Supertoscanos, os vinhos fora da lei

Por Gerson Lopes

     “Não existe boa degustação com vinhos sem os amigos juntos” (Lucki)

Amigos de longa data de uma confraria regularmente se juntam para brindarem a vida e a amizade que os une em volta de uma boa mesa e grandes vinhos. Ser convidado para participar de alguns destes encontros é “danado de bão, sô!”, como diz o mineiro. Naqueles que estive presente sempre pensava: será que o próximo pode ser tão brilhante quanto? O que faltava?

 

Controvérsias à parte, uma música de fundo, leve e suave, com piano e violino poderia, sim, compor bem aquele ambiente festivo, pois afinal não se tratava de uma prova entre profissionais, mas de pessoas que amam um bom vinho. E nesta noite fomos presenteados com acordes que casaram muito bem com a bebida de Baco. Afinal, “o vinho e a música sempre foram para mim um magnífico saca-rolhas”, diz Anton Tchekhov, médico, dramaturgo e escritor russo.
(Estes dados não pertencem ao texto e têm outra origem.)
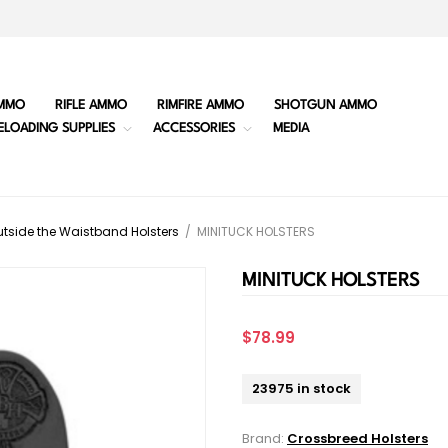
MMO
RIFLE AMMO
RIMFIRE AMMO
SHOTGUN AMMO
ELOADING SUPPLIES
ACCESSORIES
MEDIA
tside the Waistband Holsters
/
MINITUCK HOLSTERS
MINITUCK HOLSTERS
$78.99
23975 in stock
Brand:
Crossbreed Holsters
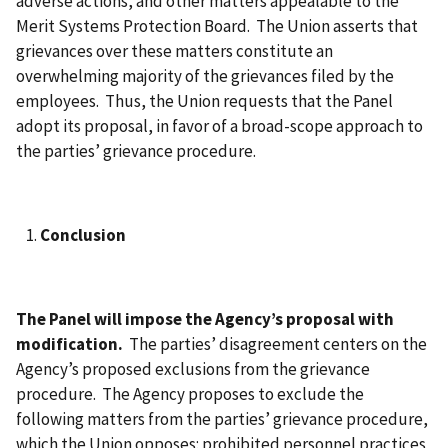
adverse actions, and other matters appealable to the
Merit Systems Protection Board. The Union asserts that
grievances over these matters constitute an
overwhelming majority of the grievances filed by the
employees. Thus, the Union requests that the Panel
adopt its proposal, in favor of a broad-scope approach to
the parties’ grievance procedure.
Conclusion
The Panel will impose the Agency’s proposal with
modification.
The parties’ disagreement centers on the
Agency’s proposed exclusions from the grievance
procedure. The Agency proposes to exclude the
following matters from the parties’ grievance procedure,
which the Union opposes: prohibited personnel practices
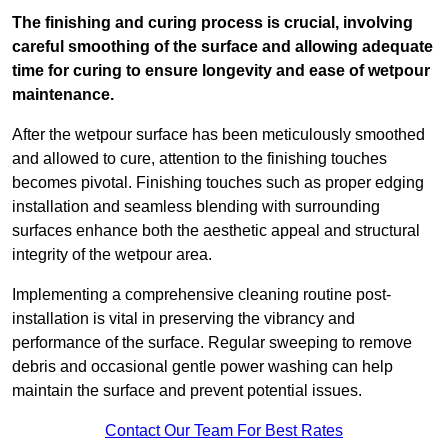
The finishing and curing process is crucial, involving
careful smoothing of the surface and allowing adequate
time for curing to ensure longevity and ease of wetpour
maintenance.
After the wetpour surface has been meticulously smoothed
and allowed to cure, attention to the finishing touches
becomes pivotal. Finishing touches such as proper edging
installation and seamless blending with surrounding
surfaces enhance both the aesthetic appeal and structural
integrity of the wetpour area.
Implementing a comprehensive cleaning routine post-
installation is vital in preserving the vibrancy and
performance of the surface. Regular sweeping to remove
debris and occasional gentle power washing can help
maintain the surface and prevent potential issues.
Contact Our Team For Best Rates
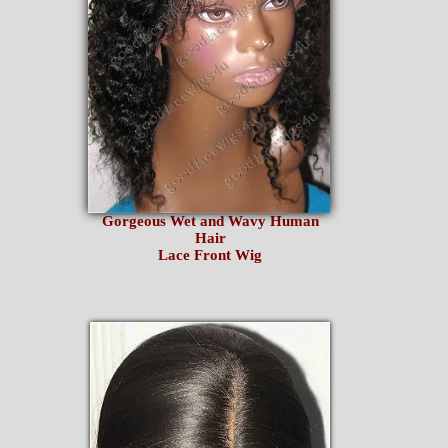
Gorgeous Wet and Wavy Human
Hair
Lace Front Wig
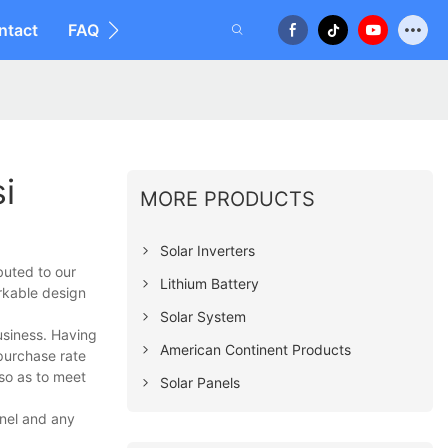
ntact
FAQ
i
MORE PRODUCTS
Solar Inverters
buted to our
Lithium Battery
rkable design
Solar System
usiness. Having
American Continent Products
epurchase rate
 so as to meet
Solar Panels
anel and any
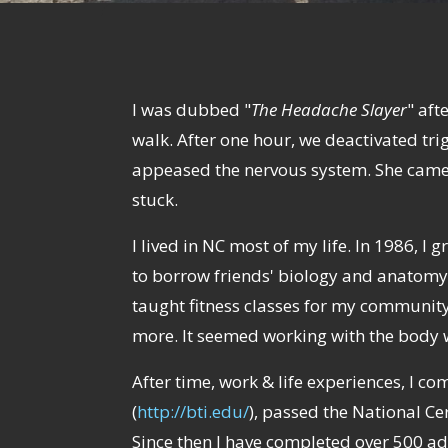
I was dubbed "
The Headache Slayer
" aft
walk. After one hour, we deactivated trig
appeased the nervous system. She came o
stuck.
I lived in NC most of my life. In 1986, I
to borrow friends' biology and anatomy 
taught fitness classes for my community
more. It seemed working with the body w
After time, work & life experiences, I
(
http://bti.edu/
), passed the National Ce
Since then I have completed over 500 ad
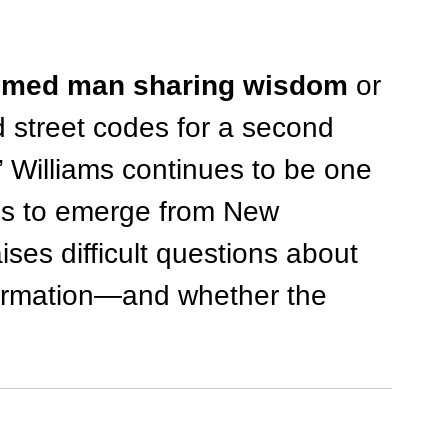
emed man sharing wisdom
 or 
treet codes for a second 
 Williams continues to be one 
res to emerge from New 
aises difficult questions about 
sformation—and whether the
Falando em saca-rolhas não há como esquecer um pequeno texto de autor desconhecido (eu, pelo menos não consegui identificar) que bombou como mensagem de Ano Novo nas redes sociais: “Mete o saca-rolhas”. O final deste é bem apropriado ao que pensam estes amigos confrades: “Não deixe os bons vinhos para amanhã. Não espere para agir se a hora é agora e não desperdice seu tempo acreditando que amanhã dá para fazer diferente. O que a gente tem é hoje. Então, mete o saca-rolha e siga em frente!!!!
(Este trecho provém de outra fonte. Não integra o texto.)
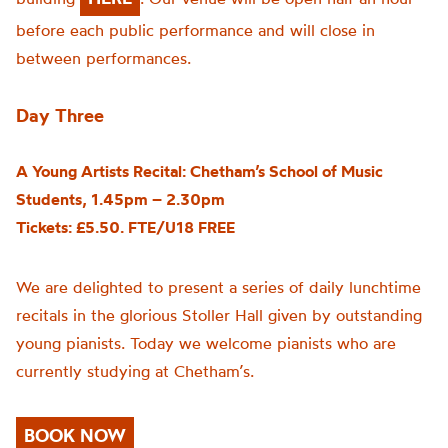
before each public performance and will close in
between performances.
Day Three
A Young Artists Recital: Chetham’s School of Music
Students, 1.45pm – 2.30pm
Tickets: £5.50. FTE/U18 FREE
We are delighted to present a series of daily lunchtime
recitals in the glorious Stoller Hall given by outstanding
young pianists. Today we welcome pianists who are
currently studying at Chetham’s.
BOOK NOW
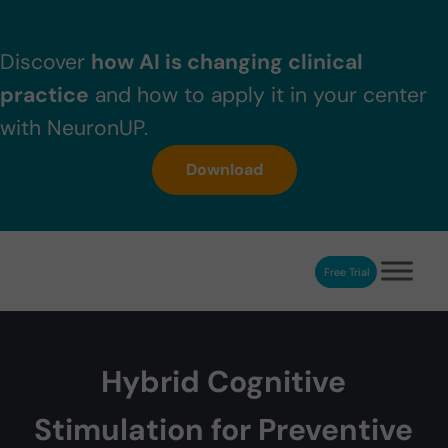
Skip to main content
Skip to header right navigation
Skip to after header navigation
Skip to site footer
Discover
how AI is changing clinical
practice
and how to apply it in your center
with NeuronUP.
Download
Free Trial
NeuronUP
NeuronUP. Web platform of cognitive rehabilitation
Hybrid Cognitive
Stimulation for Preventive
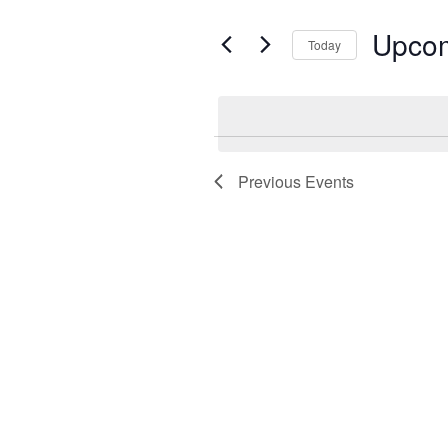
by
Keyword.
Upco
Today
Select
date.
Previous
Events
Obedientes à mensagem, a reunião iniciou com dois grandes borbulhas nobres – Dom Pérignon 1998 (Vinous 93/100) e Cristal 2004 (Vinous 98+/100). Como bem colocou Kristaps Karklins, um dos grandes aficionados por esta bebida – “Não há duas marcas de Champagne tão famosas como Dom Pérignon e Cristal”. Dom Pérignon 1998, assemblage de 40% Chardonnay, 35% Pinot Noir e 25% Pinot Meunier, mostrou cor amarelo já dourado, brilhante, bolhinhas finas e persistentes, tostado, flores brancas e frutos brancos já maduros ao nariz, nozes e na boca tinha o frescor que equilibrava maravilhosamente o seu lado macio de cremosidade. Belo Champagne em momento ótimo de prova. O Cristal 2004, como bem escreveu Karklins ao prová-lo (garrafa magnum) evidenciou bem seus “aromas secundários de maçã cozida, brioche e frutas cristalizadas. Equilíbrio maravilhoso, especiarias asiáticas e gengibre”. Maravilhoso agora, porém ainda tem longa guarda, mesmo vindo de uma safra quente.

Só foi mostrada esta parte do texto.